Der Haster Bahnhof soll in Kürze nicht mehr so trostlos aussehen.

Quelle: gus

HASTE. Ursprünglich hatte Mitgeschäftsführer Jan Fritsche erklärt, dass zur Mitte des Jahres die Planungsphase abgeschlossen sein sollte. Doch davon ist man offenbar noch weit entfernt. „Wir sind ja noch jungfräuliche Immobilienbesitzer und der Planungsprozess ist sehr komplex“, sagte Fritsche auf Anfrage der SN. Offenbar sind Fördermittel, die zum Kauf im Oktober des vergangenen Jahres in Aussicht gestellt waren, nun nicht mehr nutzbar. An dem grundlegenden Konzept habe sich aber laut Fritsche nichts geändert.

20 bis 25 Senioren könnten in dem Gebäude in einer Art WG-Atmosphäre untergebracht werden. Das bislang angedachte Modell der Tagespflege sieht vor, dass die zu betreuenden Senioren von morgens bis abends in der Einrichtung umsorgt werden und in der restlichen Zeit zu ihren Familien zurückkehren.

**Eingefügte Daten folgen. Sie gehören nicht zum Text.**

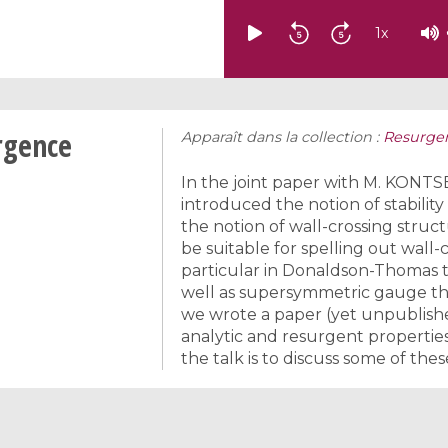
1
x
rgence
Apparaît dans la collection :
Resurgen
In the joint paper with M. KONTS
introduced the notion of stabilit
the notion of wall-crossing struc
be suitable for spelling out wall-
particular in Donaldson-Thomas t
well as supersymmetric gauge the
we wrote a paper (yet unpublished
analytic and resurgent properties 
the talk is to discuss some of thes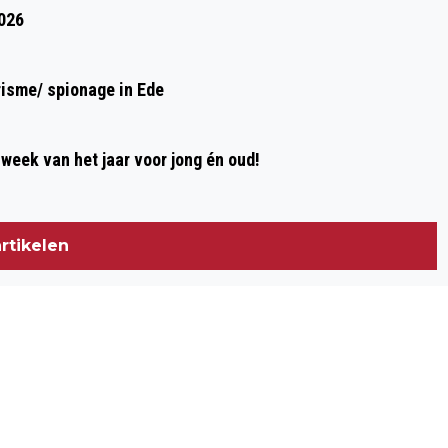
2026
risme/ spionage in Ede
week van het jaar voor jong én oud!
rtikelen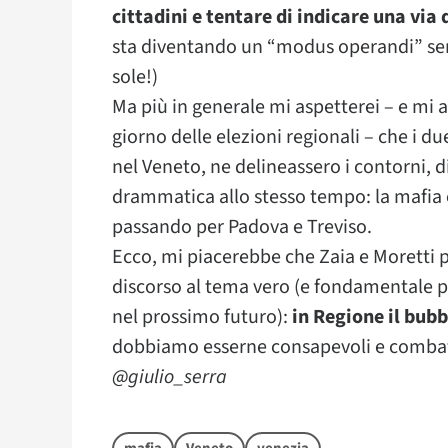
cittadini e tentare di indicare una via 
sta diventando un “modus operandi” senz
sole!)
Ma più in generale mi aspetterei – e mi a
giorno delle elezioni regionali – che i d
nel Veneto, ne delineassero i contorni, 
drammatica allo stesso tempo: la mafia è
passando per Padova e Treviso.
Ecco, mi piacerebbe che Zaia e Moretti p
discorso al tema vero (e fondamentale pe
nel prossimo futuro):
in Regione il bub
dobbiamo esserne consapevoli e combatt
@giulio_serra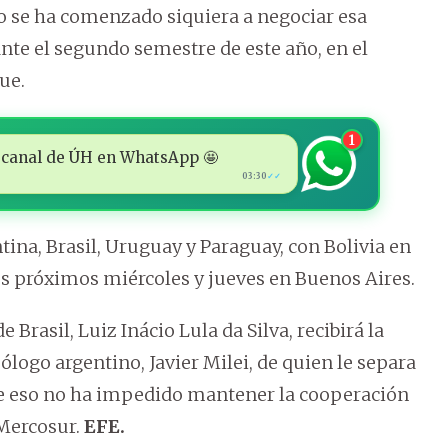
o se ha comenzado siquiera a negociar esa
ante el segundo semestre de este año, en el
ue.
1
 al canal de ÚH en WhatsApp 🤩
03:30
✓✓
ina, Brasil, Uruguay y Paraguay, con Bolivia en
os próximos miércoles y jueves en Buenos Aires.
 Brasil, Luiz Inácio Lula da Silva, recibirá la
ogo argentino, Javier Milei, de quien le separa
e eso no ha impedido mantener la cooperación
 Mercosur.
EFE.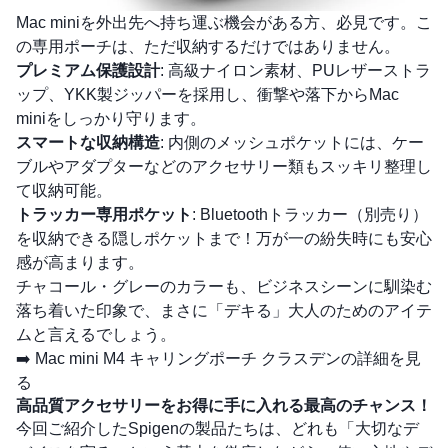
Mac miniを外出先へ持ち運ぶ機会がある方、必見です。こ
の専用ポーチは、ただ収納するだけではありません。
プレミアム保護設計
: 高級ナイロン素材、PUレザーストラ
ップ、YKK製ジッパーを採用し、衝撃や落下からMac
miniをしっかり守ります。
スマートな収納構造
: 内側のメッシュポケットには、ケー
ブルやアダプターなどのアクセサリー類もスッキリ整理し
て収納可能。
トラッカー専用ポケット
: Bluetoothトラッカー（別売り）
を収納できる隠しポケットまで！万が一の紛失時にも安心
感が高まります。
チャコール・グレーのカラーも、ビジネスシーンに馴染む
落ち着いた印象で、まさに「デキる」大人のためのアイテ
ムと言えるでしょう。
➡️
Mac mini M4 キャリングポーチ クラスデンの詳細を見
る
高品質アクセサリーをお得に手に入れる最高のチャンス！
今回ご紹介したSpigenの製品たちは、どれも「大切なデ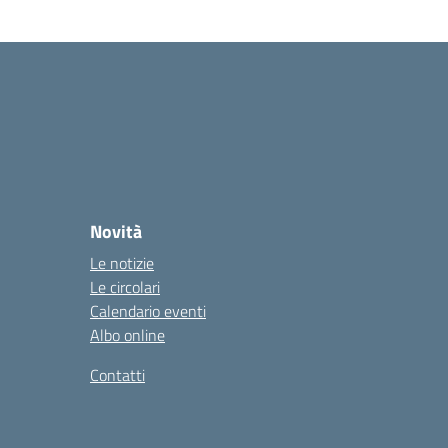
Novità
Le notizie
Le circolari
Calendario eventi
Albo online
Contatti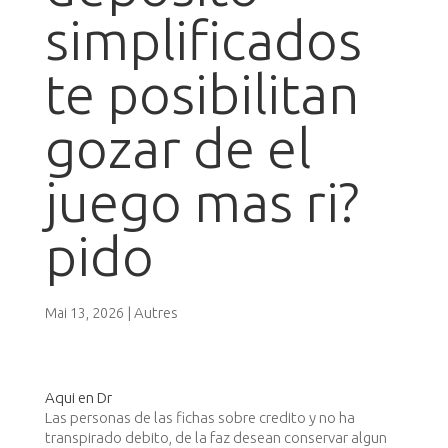
simplificados
te posibilitan
gozar de el
juego mas ri?
pido
|
Autres
Mai 13, 2026
Aqui en Dr
Las personas de las fichas sobre credito y no ha
transpirado debito, de la faz desean conservar algun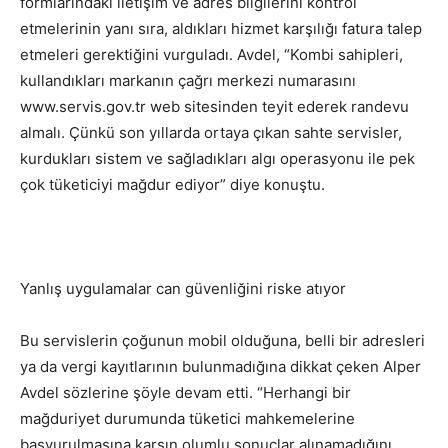
formlarındaki iletişim ve adres bilgilerini kontrol
etmelerinin yanı sıra, aldıkları hizmet karşılığı fatura talep
etmeleri gerektiğini vurguladı. Avdel, “Kombi sahipleri,
kullandıkları markanın çağrı merkezi numarasını
www.servis.gov.tr web sitesinden teyit ederek randevu
almalı. Çünkü son yıllarda ortaya çıkan sahte servisler,
kurdukları sistem ve sağladıkları algı operasyonu ile pek
çok tüketiciyi mağdur ediyor” diye konuştu.
Yanlış uygulamalar can güvenliğini riske atıyor
Bu servislerin çoğunun mobil olduğuna, belli bir adresleri
ya da vergi kayıtlarının bulunmadığına dikkat çeken Alper
Avdel sözlerine şöyle devam etti. “Herhangi bir
mağduriyet durumunda tüketici mahkemelerine
başvurulmasına karşın olumlu sonuçlar alınamadığını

Auch neue Arbeitsplätze könnte es geben, auch wenn die vorhandenen erstmal gesichert werden sollen. Denn der von der Führer-Gruppe vor etwa zwei Jahren übernommene Rosenblatt-Seniorensitz unterhält für den ambulanten Versorgungsdienst auch eine Außenstelle in Haste. Zehn weitere Arbeitskräfte könnten künftig im Bahnhof tätig werden.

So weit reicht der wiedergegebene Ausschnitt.